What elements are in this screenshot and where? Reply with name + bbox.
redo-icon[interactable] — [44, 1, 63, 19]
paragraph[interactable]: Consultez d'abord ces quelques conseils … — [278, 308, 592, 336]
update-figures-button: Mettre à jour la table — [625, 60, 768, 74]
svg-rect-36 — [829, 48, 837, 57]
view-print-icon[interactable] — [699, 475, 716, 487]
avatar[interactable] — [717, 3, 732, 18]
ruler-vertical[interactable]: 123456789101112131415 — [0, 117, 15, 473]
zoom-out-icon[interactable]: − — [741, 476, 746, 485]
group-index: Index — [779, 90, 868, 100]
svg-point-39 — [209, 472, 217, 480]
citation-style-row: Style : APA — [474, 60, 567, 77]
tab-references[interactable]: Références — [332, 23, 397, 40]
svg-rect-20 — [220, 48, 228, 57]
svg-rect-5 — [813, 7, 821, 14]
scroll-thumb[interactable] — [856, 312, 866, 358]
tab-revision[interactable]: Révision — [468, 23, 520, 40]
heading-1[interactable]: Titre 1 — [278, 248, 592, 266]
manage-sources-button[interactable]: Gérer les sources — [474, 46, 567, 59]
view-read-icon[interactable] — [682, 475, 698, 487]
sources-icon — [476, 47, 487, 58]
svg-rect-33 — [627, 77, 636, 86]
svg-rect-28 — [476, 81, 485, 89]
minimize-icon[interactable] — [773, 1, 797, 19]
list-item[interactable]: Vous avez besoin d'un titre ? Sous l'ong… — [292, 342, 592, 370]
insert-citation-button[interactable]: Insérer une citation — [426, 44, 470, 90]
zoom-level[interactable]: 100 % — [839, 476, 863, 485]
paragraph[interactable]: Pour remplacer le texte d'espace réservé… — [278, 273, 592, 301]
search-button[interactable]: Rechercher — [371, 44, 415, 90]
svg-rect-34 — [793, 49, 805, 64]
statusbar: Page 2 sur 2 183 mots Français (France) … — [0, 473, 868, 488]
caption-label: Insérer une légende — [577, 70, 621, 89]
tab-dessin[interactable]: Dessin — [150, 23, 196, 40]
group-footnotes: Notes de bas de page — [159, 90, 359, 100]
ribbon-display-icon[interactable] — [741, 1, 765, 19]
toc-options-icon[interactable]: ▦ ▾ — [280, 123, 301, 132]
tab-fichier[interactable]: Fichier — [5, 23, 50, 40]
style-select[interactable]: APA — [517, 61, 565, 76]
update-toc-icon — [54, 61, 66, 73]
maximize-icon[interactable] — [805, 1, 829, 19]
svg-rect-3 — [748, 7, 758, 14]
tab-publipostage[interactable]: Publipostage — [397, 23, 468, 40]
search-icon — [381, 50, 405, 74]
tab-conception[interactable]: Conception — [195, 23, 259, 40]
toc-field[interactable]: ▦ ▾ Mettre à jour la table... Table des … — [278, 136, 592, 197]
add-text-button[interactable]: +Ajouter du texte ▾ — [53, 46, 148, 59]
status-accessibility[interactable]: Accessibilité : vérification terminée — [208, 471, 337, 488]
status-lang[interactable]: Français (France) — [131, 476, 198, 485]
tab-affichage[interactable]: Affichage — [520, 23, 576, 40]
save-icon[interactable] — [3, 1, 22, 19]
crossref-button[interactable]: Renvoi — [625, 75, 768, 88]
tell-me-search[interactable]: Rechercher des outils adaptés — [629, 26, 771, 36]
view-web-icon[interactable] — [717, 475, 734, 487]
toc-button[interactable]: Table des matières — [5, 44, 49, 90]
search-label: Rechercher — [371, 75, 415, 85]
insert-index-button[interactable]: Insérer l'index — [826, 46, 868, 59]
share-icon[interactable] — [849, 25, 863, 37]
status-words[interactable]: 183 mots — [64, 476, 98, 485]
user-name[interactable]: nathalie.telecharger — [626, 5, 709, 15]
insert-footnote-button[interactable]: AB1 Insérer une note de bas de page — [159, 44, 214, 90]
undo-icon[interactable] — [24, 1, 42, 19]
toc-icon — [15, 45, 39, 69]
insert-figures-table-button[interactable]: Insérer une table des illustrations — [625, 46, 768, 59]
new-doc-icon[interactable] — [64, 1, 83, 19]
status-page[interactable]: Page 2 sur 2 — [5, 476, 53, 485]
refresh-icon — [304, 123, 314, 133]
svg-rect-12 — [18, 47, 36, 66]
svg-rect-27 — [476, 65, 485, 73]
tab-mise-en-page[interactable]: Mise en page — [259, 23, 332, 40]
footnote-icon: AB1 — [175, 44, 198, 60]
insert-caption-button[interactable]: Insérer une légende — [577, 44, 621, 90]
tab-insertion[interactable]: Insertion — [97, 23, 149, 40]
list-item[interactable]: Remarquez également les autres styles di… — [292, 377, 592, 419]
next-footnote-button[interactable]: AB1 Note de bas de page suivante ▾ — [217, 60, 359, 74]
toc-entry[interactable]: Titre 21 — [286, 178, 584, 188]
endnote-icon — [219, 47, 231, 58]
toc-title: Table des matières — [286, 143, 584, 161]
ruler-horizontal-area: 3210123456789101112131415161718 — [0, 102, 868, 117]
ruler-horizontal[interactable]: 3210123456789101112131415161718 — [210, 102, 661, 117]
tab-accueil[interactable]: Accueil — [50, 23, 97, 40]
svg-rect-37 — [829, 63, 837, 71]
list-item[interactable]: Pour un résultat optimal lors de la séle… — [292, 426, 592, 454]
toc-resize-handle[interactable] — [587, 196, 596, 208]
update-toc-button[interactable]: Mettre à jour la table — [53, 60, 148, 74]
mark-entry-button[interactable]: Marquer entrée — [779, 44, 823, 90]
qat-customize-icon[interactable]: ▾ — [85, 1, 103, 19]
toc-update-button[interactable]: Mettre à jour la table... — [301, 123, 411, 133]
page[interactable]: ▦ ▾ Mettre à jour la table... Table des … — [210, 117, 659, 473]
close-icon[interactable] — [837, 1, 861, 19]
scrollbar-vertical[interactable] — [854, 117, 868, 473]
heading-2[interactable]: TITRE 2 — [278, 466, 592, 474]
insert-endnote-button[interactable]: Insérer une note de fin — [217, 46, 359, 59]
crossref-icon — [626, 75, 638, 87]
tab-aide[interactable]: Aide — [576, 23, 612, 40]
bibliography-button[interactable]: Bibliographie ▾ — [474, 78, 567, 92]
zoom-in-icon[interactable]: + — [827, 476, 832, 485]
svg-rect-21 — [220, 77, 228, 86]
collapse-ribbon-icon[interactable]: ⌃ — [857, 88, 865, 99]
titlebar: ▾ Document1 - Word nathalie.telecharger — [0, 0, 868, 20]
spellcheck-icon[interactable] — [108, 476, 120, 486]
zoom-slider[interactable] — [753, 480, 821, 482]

Task instructions
Select, from the listing, all lines that include the word "paragraph".

Reply
paragraph[interactable]: Consultez d'abord ces quelques conseils … — [278, 308, 592, 336]
paragraph[interactable]: Pour remplacer le texte d'espace réservé… — [278, 273, 592, 301]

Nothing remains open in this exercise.